The event, “Full Circle: Transcending the Trail of Tears,” will feature presentations, book signings, video viewing and more.
“This event seeks to reverse the cultural barriers and misconceptions that propagated the Trail of Tears,” said Betsy Irwin, the park’s education outreach coordinator. “By promoting cultural understanding of who the Southeastern Indian people were and are, we hope to help heal the wounds generated through prejudice and unawareness.”

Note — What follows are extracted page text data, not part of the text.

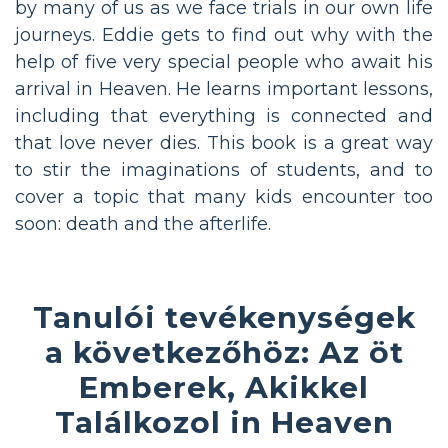
by many of us as we face trials in our own life
journeys. Eddie gets to find out why with the
help of five very special people who await his
arrival in Heaven. He learns important lessons,
including that everything is connected and
that love never dies. This book is a great way
to stir the imaginations of students, and to
cover a topic that many kids encounter too
soon: death and the afterlife.
Tanulói tevékenységek
a következőhöz: Az öt
Emberek, Akikkel
Találkozol in Heaven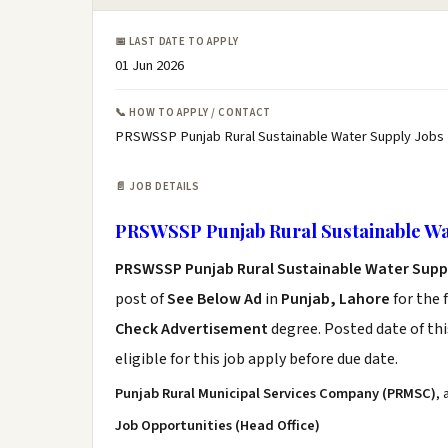
📅 LAST DATE TO APPLY
01 Jun 2026
📞 HOW TO APPLY / CONTACT
PRSWSSP Punjab Rural Sustainable Water Supply Jobs 
📄 JOB DETAILS
PRSWSSP Punjab Rural Sustainable Wa
PRSWSSP Punjab Rural Sustainable Water Supp
post of
See Below Ad
in
Punjab, Lahore
for the 
Check Advertisement
degree. Posted date of thi
eligible for this job apply before due date.
Punjab Rural Municipal Services Company (PRMSC)
,
Job Opportunities (Head Office)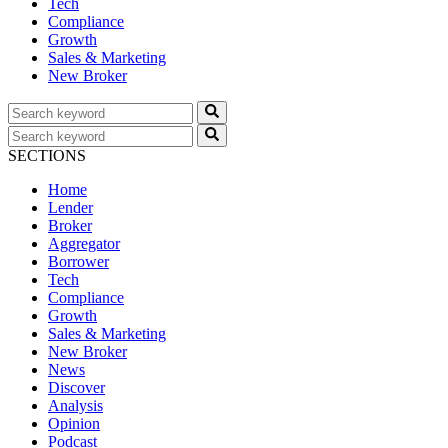
Tech
Compliance
Growth
Sales & Marketing
New Broker
SECTIONS
Home
Lender
Broker
Aggregator
Borrower
Tech
Compliance
Growth
Sales & Marketing
New Broker
News
Discover
Analysis
Opinion
Podcast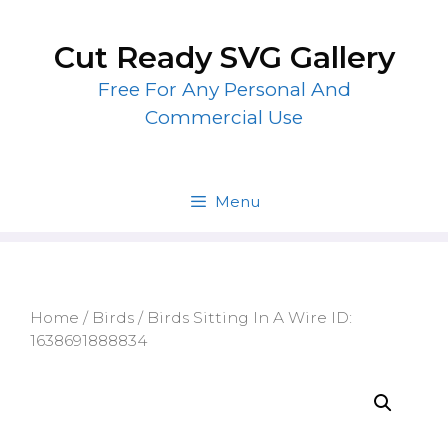
Skip
to
Cut Ready SVG Gallery
content
Free For Any Personal And
Commercial Use
Menu
Home
/
Birds
/ Birds Sitting In A Wire ID:
1638691888834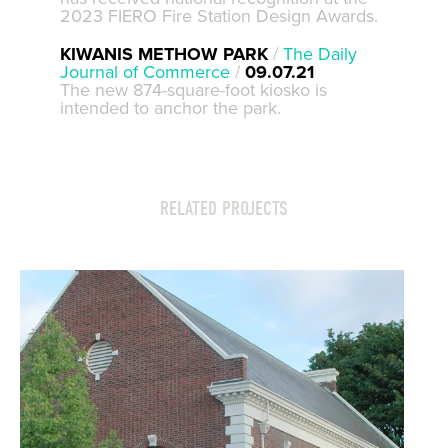
2023 FIERO Fire Station Design Awards.
KIWANIS METHOW PARK
/
The Daily
Journal of Commerce
/
09.07.21
The new 874-square-foot kiosko is
intended to anchor the park.
RELATED PROJECTS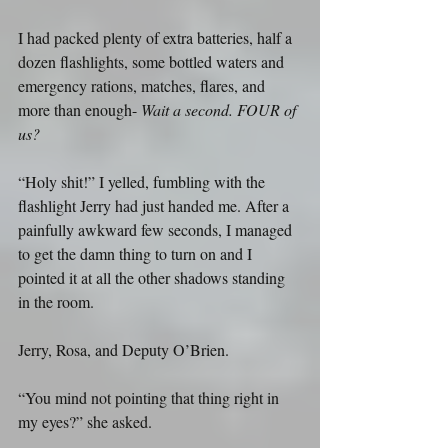
I had packed plenty of extra batteries, half a 
dozen flashlights, some bottled waters and 
emergency rations, matches, flares, and 
more than enough- 
Wait a second. FOUR of 
us?
“Holy shit!” I yelled, fumbling with the 
flashlight Jerry had just handed me. After a 
painfully awkward few seconds, I managed 
to get the damn thing to turn on and I 
pointed it at all the other shadows standing 
in the room.
Jerry, Rosa, and Deputy O’Brien.
“You mind not pointing that thing right in 
my eyes?” she asked.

Beginning in the 1830s, the United States government adopted a policy that resulted in the widespread removal of Southeastern Indians from the Moundville area, Irwin said. Although typically associated with the Cherokee removal, the term “Trail of Tears” now represents the mass displacement of people from numerous tribes over the course of almost a decade, she added.
In addition to the commemorative walk, visitors will have an opportunity to hear from Ron Cooper, a member of the Comanche Nation of Oklahoma who walked the Northern Route of the Cherokee Trail of Tears National Historic Trail as a personal adventure of self-reflection and chronicled his journey in his book “It’s My Trail Too: A Comanche Indian’s Journey on the Cherokee Trail of Tears.” Cooper will be available for book signings and discussions following the walk.
Those interested can also watch a video of another walk commemorating the Chickasaw Trail of Tears, which is held annually in Tuscumbia. Walk organizers Robert Perry and Annie Cooper Perry will be on hand to answer questions and autograph videotapes and books.
Chickasaw author Robert Perry has written three books — “Life with the Little People,” “Uprising! Woody Crumbo’s Indian Art” and “The Turkey Feather Cape: My Creation from Beyond History.” The last documents his journey of recreating a feather cape styled after those worn by Southeastern Indians during prehistoric and early historic times.
The event will begin at noon with the walk starting at 1:30 p.m. There is no entry fee for participating in the commemorative walk, but park entrance fees will apply. Native Americans with tribal identification are always admitted free.
UA’s Moundville Archaeological Park is 13 miles south of Tuscaloosa off Alabama 69. Described as the Big Apple of the 14th century, Moundville was America’s largest city north of Mexico 800 years ago. This National Historic Landmark, part of UA Museums, contains 320 acres with more than 20 preserved prehistoric Indian mounds, campgrounds, picnic areas, boardwalk nature trail, theater, Riverbend Lodge and a museum of some of the finest Mississippian-era artifacts in North America.
The University of Alabama, a student-centered research university, is experiencing significant growth in both enrollment and academic quality. This growth, which is positively impacting the campus and the state's economy, is in keeping with UA's vision to be the university of choice for the best and brightest students. UA, the state's flagship university, is an academic community united in its commitment to enhancing the quality of life for all Alabamians.